Let's summarize the results:
  - For data: 1) Mode imputation, 2) KNN imputation, 3) Without imputation
  - For P/N balance: SMOTE rebalanced or Positive weighted
  - For algorithm: Logistic regression, Random forest, XGBoost, LightGBM

In [None]:
# Summarize results with Tables 
pd.options.display.float_format = '{:.3f}'.format

pf_list = [
    [smote_imp_lm_recall, smote_imp_lm_f1, smote_imp_lm_auc],
    [smote_imp_rf_recall, smote_imp_rf_f1, smote_imp_rf_auc],
    [smote_imp_xgb_recall, smote_imp_xgb_f1, smote_imp_xgb_auc],
    [smote_knn_lm_recall, smote_knn_lm_f1, smote_knn_lm_auc],
    [smote_knn_rf_recall, smote_knn_rf_f1, smote_knn_rf_auc],
    [smote_knn_xgb_recall, smote_knn_xgb_f1, smote_knn_xgb_auc],
    [weighted_xgb_recall, weighted_xgb_f1, weighted_xgb_auc],
    [weighted_lgb_recall, weighted_lgb_f1, weighted_lgb_auc]]

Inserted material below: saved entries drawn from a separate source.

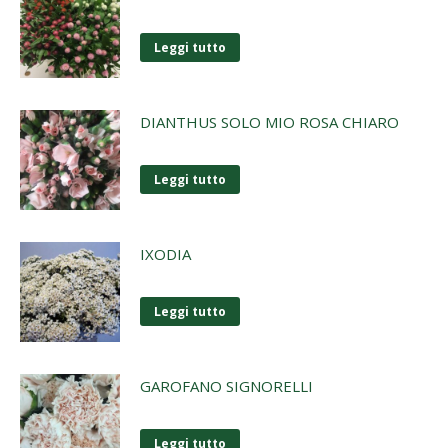
Leggi tutto
DIANTHUS SOLO MIO ROSA CHIARO
Leggi tutto
IXODIA
Leggi tutto
GAROFANO SIGNORELLI
Leggi tutto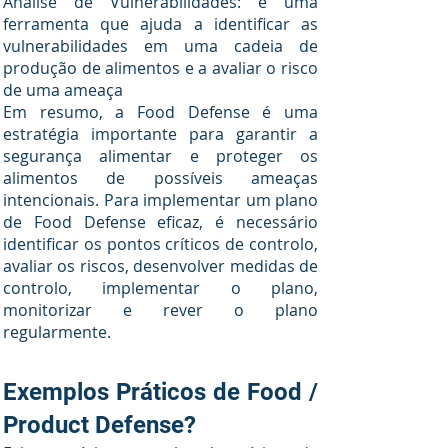
Análise de Vulnerabilidades: é uma
ferramenta que ajuda a identificar as
vulnerabilidades em uma cadeia de
produção de alimentos e a avaliar o risco
de uma ameaça
Em resumo, a Food Defense é uma
estratégia importante para garantir a
segurança alimentar e proteger os
alimentos de possíveis ameaças
intencionais. Para implementar um plano
de Food Defense eficaz, é necessário
identificar os pontos críticos de co
ntrolo,
avaliar os riscos, desenvolver medidas de
controlo, implementar o plano,
monitorizar e rever o plano
regularmente.
E
xemplos Práticos de Food /
Product Defense?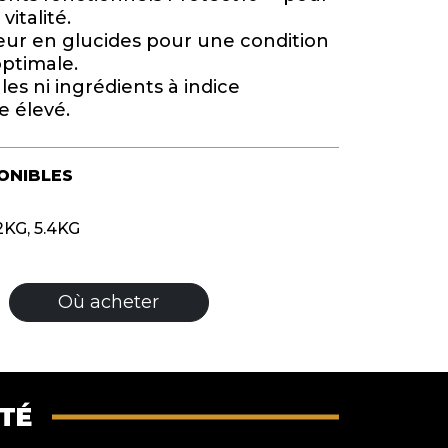
vitalité.
eur en glucides pour une condition
ptimale.
es ni ingrédients à indice
 élevé.
PONIBLES
2KG, 5.4KG
Où acheter
ITÉ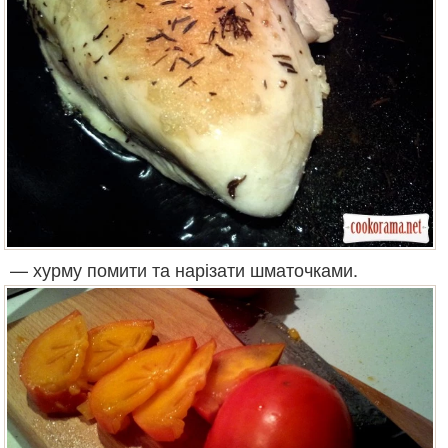
— хурму помити та нарізати шматочками.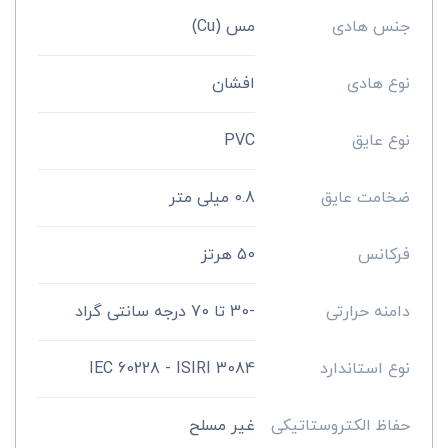
جنس هادی
مس (Cu)
نوع هادی
افشان
نوع عایق
PVC
ضخامت عایق
0.8 میلی متر
فرکانس
50 هرتز
دامنه حرارتی
-30 تا 70 درجه سانتی گراد
نوع استاندارد
IEC 60228 - ISIRI 3084
حفاظ الکتروستاتیکی
غیر مسلح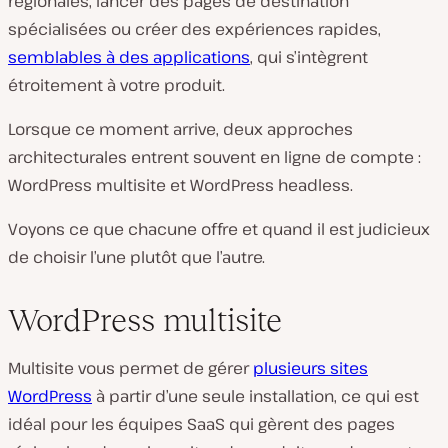
régionales, lancer des pages de destination
spécialisées ou créer des expériences rapides,
semblables à des applications
, qui s’intègrent
étroitement à votre produit.
Lorsque ce moment arrive, deux approches
architecturales entrent souvent en ligne de compte :
WordPress multisite et WordPress headless.
Voyons ce que chacune offre et quand il est judicieux
de choisir l’une plutôt que l’autre.
WordPress multisite
Multisite vous permet de gérer
plusieurs sites
WordPress
à partir d’une seule installation, ce qui est
idéal pour les équipes SaaS qui gèrent des pages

pf_df = pd.DataFrame(pf_list)
pf_df.index = ['Logistic: Mode Imputation','Random Forest: Mode Imputation','XGBoost: Mode Imputation',
               'Logistic: KNN Imputation','Random Forest: KNN Imputation','XGBoost: KNN Imputation',
              'XGBoost: No Imputation', 'LightGBM: No Imputation']
pf_df.columns = ['Recall', 'F1','AUC']

pf_df

- Weighted LightGBM without imputation achieve the best performance.
- So let's tune its hyperparameter to maximize AUC.

## 6. Gridsearch for LightGBM

In [None]:
# Import GridSearchCV
from sklearn.model_selection import GridSearchCV

# Set parameters
parameters = [{
    'learning_rate':[0.01, 0.1,0.2],
    'n_estimators':[10, 20,30,40],
    'max_depth':[3,5,7,9,10],
    'verbose':[-1],
    'min_data_in_leaf':[30,40,50,60,70],
    'num_leaves':[10, 20, 30]
}]

# Grid Search: Maximize AUC score
classifier = GridSearchCV(lgb.LGBMClassifier(scale_pos_weight=scale_pos_weight), parameters, scoring='roc_auc', cv=3, n_jobs=-1)
classifier.fit(X_train, y_train)
print("Accuracy score (train): ", classifier.score(X_train, y_train))
print("Accuracy score (test): ", classifier.score(X_test, y_test))
print(classifier.best_estimator_) # Best parameter

In [None]:
# Initiate the model
best_lgb = lgb.LGBMClassifier(learning_rate=0.2, max_depth=7, min_data_in_leaf=30, n_estimators=40, num_leaves=10,verbose=-1,
                              scale_pos_weight=scale_pos_weight)
# Fit the model
best_lgb_model = best_lgb.fit(X_train, y_train.ravel())
# Make Predictions
best_lgb_pred=best_lgb_model.predict(X_test)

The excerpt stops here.